The first two-thirds of Ezekiel are about God’s coming judgment on Judah and other nations. But, hallelujah, that’s not the end of the story! The last chapters of Ezekiel prophesy of Judah’s coming restoration.
I am restoring my kitchen table. This process has been lengthy, involved, and frustrating! Before putting on new stain and varnish, the old had to be removed. And so, the table was disassembled, and the sanding began.
God uses the process of “sanding” in our lives to remove the old—that which is marred and unlike Him. Because sanding is painful, we might question God’s love. Yet, sanding demonstrates God’s love. …the Lord disciplines those he loves… God disciplines us for our good, that we may share in his holiness (Hebrews 12:3, 10). God lovingly refuses to leave His own in a marred, unholy state. He increasingly makes us beautiful in His sight!
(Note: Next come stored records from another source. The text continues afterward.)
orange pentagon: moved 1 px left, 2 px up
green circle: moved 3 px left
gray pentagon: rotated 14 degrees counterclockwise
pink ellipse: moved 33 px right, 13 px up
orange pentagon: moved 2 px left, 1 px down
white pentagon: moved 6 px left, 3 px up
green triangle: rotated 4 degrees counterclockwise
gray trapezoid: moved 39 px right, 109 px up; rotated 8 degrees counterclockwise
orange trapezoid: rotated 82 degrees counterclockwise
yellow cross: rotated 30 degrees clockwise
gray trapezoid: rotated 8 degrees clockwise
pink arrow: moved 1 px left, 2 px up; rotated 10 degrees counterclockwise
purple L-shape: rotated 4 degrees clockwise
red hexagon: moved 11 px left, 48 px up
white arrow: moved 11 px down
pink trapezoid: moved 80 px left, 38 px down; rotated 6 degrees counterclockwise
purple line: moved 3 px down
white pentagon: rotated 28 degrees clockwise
judah was unfaithful to God through idol worship; and so, God began sanding her spiritually adulterous heart to purify her. He allowed her to be held captive in Babylon for 70 long years. However, God didn’t leave Judah hopeless.
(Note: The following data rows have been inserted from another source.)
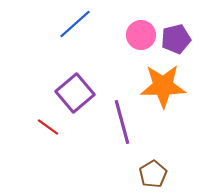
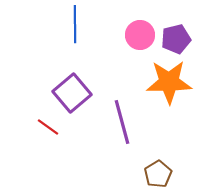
blue line: rotated 48 degrees counterclockwise
pink circle: moved 1 px left
orange star: moved 6 px right, 4 px up
purple square: moved 3 px left
brown pentagon: moved 5 px right
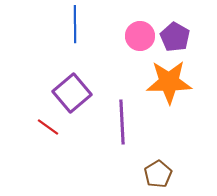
pink circle: moved 1 px down
purple pentagon: moved 1 px left, 2 px up; rotated 28 degrees counterclockwise
purple line: rotated 12 degrees clockwise
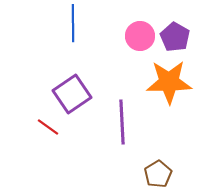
blue line: moved 2 px left, 1 px up
purple square: moved 1 px down; rotated 6 degrees clockwise
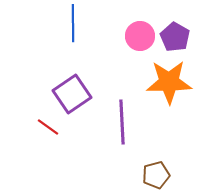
brown pentagon: moved 2 px left, 1 px down; rotated 16 degrees clockwise
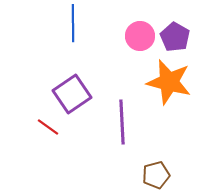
orange star: rotated 15 degrees clockwise
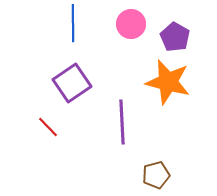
pink circle: moved 9 px left, 12 px up
orange star: moved 1 px left
purple square: moved 11 px up
red line: rotated 10 degrees clockwise
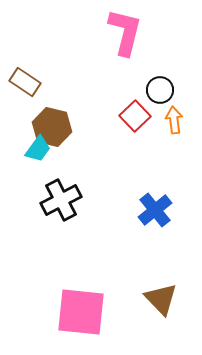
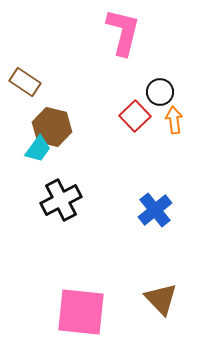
pink L-shape: moved 2 px left
black circle: moved 2 px down
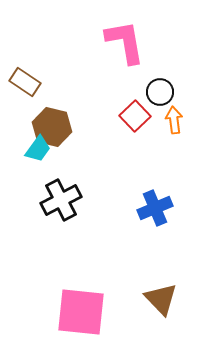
pink L-shape: moved 2 px right, 10 px down; rotated 24 degrees counterclockwise
blue cross: moved 2 px up; rotated 16 degrees clockwise
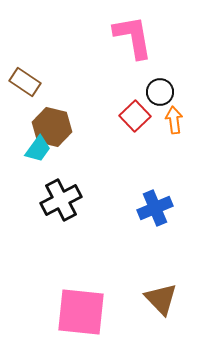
pink L-shape: moved 8 px right, 5 px up
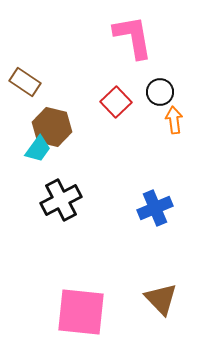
red square: moved 19 px left, 14 px up
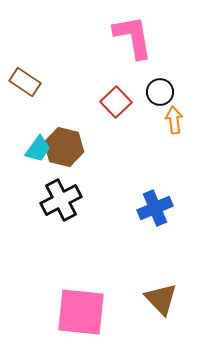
brown hexagon: moved 12 px right, 20 px down
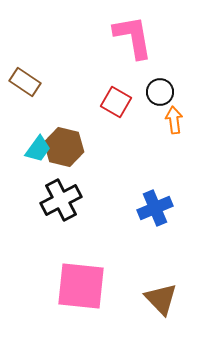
red square: rotated 16 degrees counterclockwise
pink square: moved 26 px up
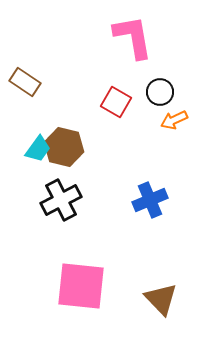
orange arrow: rotated 108 degrees counterclockwise
blue cross: moved 5 px left, 8 px up
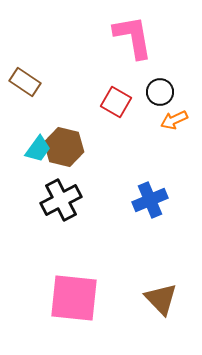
pink square: moved 7 px left, 12 px down
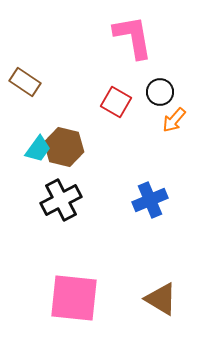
orange arrow: rotated 24 degrees counterclockwise
brown triangle: rotated 15 degrees counterclockwise
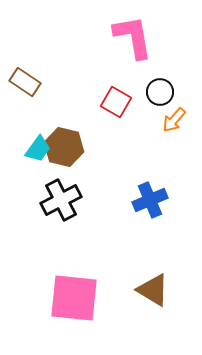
brown triangle: moved 8 px left, 9 px up
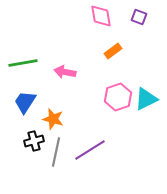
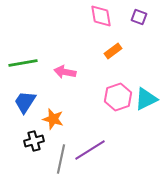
gray line: moved 5 px right, 7 px down
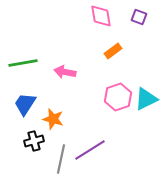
blue trapezoid: moved 2 px down
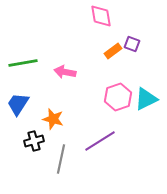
purple square: moved 7 px left, 27 px down
blue trapezoid: moved 7 px left
purple line: moved 10 px right, 9 px up
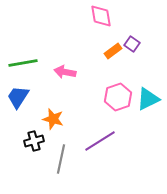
purple square: rotated 14 degrees clockwise
cyan triangle: moved 2 px right
blue trapezoid: moved 7 px up
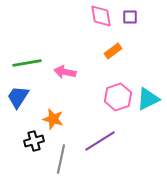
purple square: moved 2 px left, 27 px up; rotated 35 degrees counterclockwise
green line: moved 4 px right
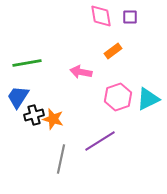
pink arrow: moved 16 px right
black cross: moved 26 px up
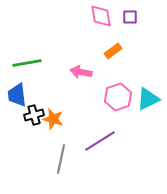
blue trapezoid: moved 1 px left, 2 px up; rotated 40 degrees counterclockwise
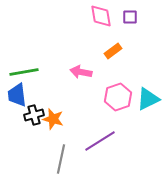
green line: moved 3 px left, 9 px down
He promised a coming time of restoration. God would once again gather Judah to her land. He would cleanse her and give her a new heart and Spirit, welling up a desire to obey Him. (Ezekiel 36:22-29) Why would God do this? His answer is repeated throughout the entire book: Then they will know that I am the LORD (Ezekiel 36:38).
Believer, we are living in the days of sanding. God desires to use our difficulties to purify us and remove all doubts that He is Sovereign LORD. God has given us the sure hope of future restoration—a day when we will be gathered to Jesus, and we will be like Him.
Lord, sand my heart and make it pure. Give me a heart like Yours!